Earlier I discussed Numbers in a general post about improving PDF for easier parsing.


I have two more notes to add on the subject of numbers.

"." is not a number

PDF ISO-32000-1:2008 states that:

A real value shall be written as one or more decimal digits with an optional sign and a leading, trailing, or embedded PERIOD (2Eh) (decimal point).

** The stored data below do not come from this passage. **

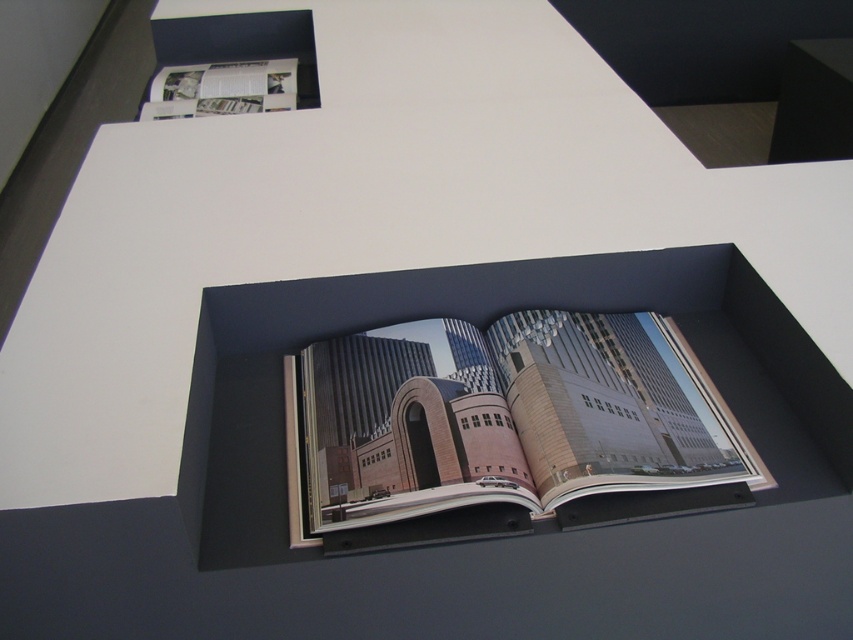 You are standing in the room and want to locate the matte paper book at center. According to the coordinates provided, where would you look to find it?

The matte paper book at center is located at point coordinates (503, 426).

You are organizing a display in the minimalist interior space. You need to place both the matte paper book at center and the white glossy magazine at upper left. According to their positions, which item is closer to the bottom of the shelf?

The matte paper book at center is closer to the bottom of the shelf because it is positioned under the white glossy magazine at upper left. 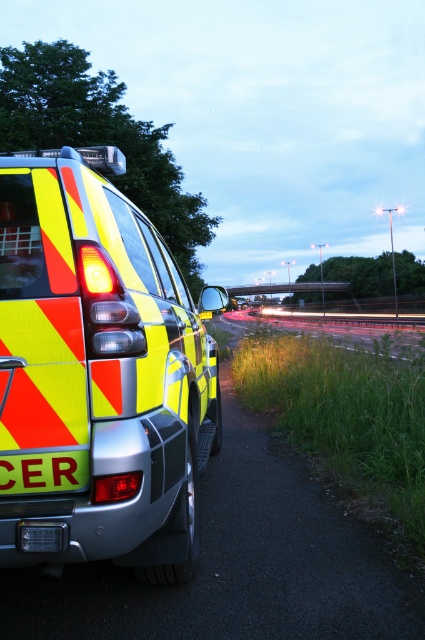 Question: Which object is farther from the camera taking this photo?

Choices:
 (A) yellow reflective sign at lower left
 (B) reflective plastic ambulance at center-left
 (C) metallic asphalt highway at center

Answer: (C)

Question: Based on their relative distances, which object is farther from the yellow reflective sign at lower left?

Choices:
 (A) reflective plastic ambulance at center-left
 (B) metallic asphalt highway at center

Answer: (B)

Question: Does reflective plastic ambulance at center-left have a larger size compared to yellow reflective sign at lower left?

Choices:
 (A) no
 (B) yes

Answer: (B)

Question: Considering the relative positions of reflective plastic ambulance at center-left and yellow reflective sign at lower left in the image provided, where is reflective plastic ambulance at center-left located with respect to yellow reflective sign at lower left?

Choices:
 (A) above
 (B) below

Answer: (A)

Question: Which object appears farthest from the camera in this image?

Choices:
 (A) metallic asphalt highway at center
 (B) yellow reflective sign at lower left
 (C) reflective plastic ambulance at center-left

Answer: (A)

Question: Can you confirm if reflective plastic ambulance at center-left is thinner than yellow reflective sign at lower left?

Choices:
 (A) yes
 (B) no

Answer: (B) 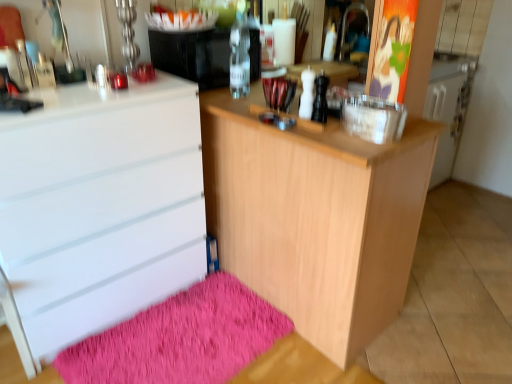 Where is `vacant area that is in front of clear glass bottle at center`? The width and height of the screenshot is (512, 384). vacant area that is in front of clear glass bottle at center is located at coordinates (250, 100).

Adobe Acrobat Reader 9 clearly ignores this and accepts a single period as zero. This example (7-3-3-t01-fail-b.pdf) from our PDF 1.4 test set clearly shows that the colors red (on the RGB page) and black (on the CMYK page) were parsed with no problem.

1 0 . rg 72 72 72 72 re f
0 1 0 rg 72 216 72 72 re f
0 0 1 rg 72 360 72 72 re f

..

0 1 1 rg 72 72 72 72 re f
1 0 1 rg 72 216 72 72 re f
1 1 0 rg 72 360 72 72 re f
. 0 0 rg 72 504 72 72 re f

Numbers in PDF/D

In addition to earlier notes on parsing numbers, the above behavior will be considered an error in PDF/D. 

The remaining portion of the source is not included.